Following the lead of the Supreme Court, the Federal Election Commission voted unanimously to soften its advertising rules in a decision that could lead to fresh ads as soon as next month in Iowa.

Under the change, an organization that supports a presidential candidate, for example, may use corporate or union money to run independent ads that cast the candidate in a good light or that criticize his rivals, provided the overall message is a call to action on a public policy issue.

The FEC had little choice. The Supreme Court had ruled in June that restrictions on such ads were unconstitutional but offered no clear guidelines for what types of ads would be affected.

A 2002 campaign finance law, whose co-author was Republican presidential candidate John McCain, banned corporations and unions from paying for issue ads within two months of a general election and 30 days of a primary election.

Under the rules adopted Tuesday, issue ads that mention a political candidate will be permissible in the weeks before an election as long as they focus on a matter of public policy and don't mention an election, political party or an opposing candidate. But the FEC also left the door open for other ads if commissioners determine that their main focus is a public policy issue or a commercial transaction.

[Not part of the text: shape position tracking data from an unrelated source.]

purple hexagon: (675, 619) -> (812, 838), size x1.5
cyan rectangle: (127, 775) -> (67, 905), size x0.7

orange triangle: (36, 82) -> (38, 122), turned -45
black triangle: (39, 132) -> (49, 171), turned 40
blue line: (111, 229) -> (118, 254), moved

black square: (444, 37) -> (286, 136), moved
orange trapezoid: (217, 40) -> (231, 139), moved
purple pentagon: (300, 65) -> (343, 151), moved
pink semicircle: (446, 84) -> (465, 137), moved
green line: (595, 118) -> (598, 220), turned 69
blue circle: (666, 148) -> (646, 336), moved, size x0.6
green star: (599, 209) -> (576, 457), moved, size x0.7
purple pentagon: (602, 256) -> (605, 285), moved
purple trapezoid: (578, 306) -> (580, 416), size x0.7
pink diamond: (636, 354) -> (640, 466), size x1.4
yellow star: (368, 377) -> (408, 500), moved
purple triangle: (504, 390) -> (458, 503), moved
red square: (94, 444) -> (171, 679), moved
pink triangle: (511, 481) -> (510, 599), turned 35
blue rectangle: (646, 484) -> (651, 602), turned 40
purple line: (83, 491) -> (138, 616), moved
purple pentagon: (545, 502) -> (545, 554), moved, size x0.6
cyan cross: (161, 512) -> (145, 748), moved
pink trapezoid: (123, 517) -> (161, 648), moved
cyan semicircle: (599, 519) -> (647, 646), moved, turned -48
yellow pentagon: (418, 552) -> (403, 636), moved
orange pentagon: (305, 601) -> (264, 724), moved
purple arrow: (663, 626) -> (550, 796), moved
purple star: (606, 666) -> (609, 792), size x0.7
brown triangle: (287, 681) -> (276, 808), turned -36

Commissioners voted 4-1 to require that financing for any advertising paid for by unions or corporations be publicly disclosed — a provision supported by several campaign finance watchdog groups.

Campaign finance lawyers have been watching the FEC, given that the blackout period for ads in Iowa is only 13 days away. Among the unions monitoring the case was the Iowa branch of the Service Employees International Union. That branch has endorsed Democrat John Edwards.

Corporate or labor backed groups will still be prohibited from running ads that specifically call for the election or defeat of a candidate. Only candidate committees and political action committees, whose donors can give only limited amounts of money, are allowed to air such "express advocacy" ads.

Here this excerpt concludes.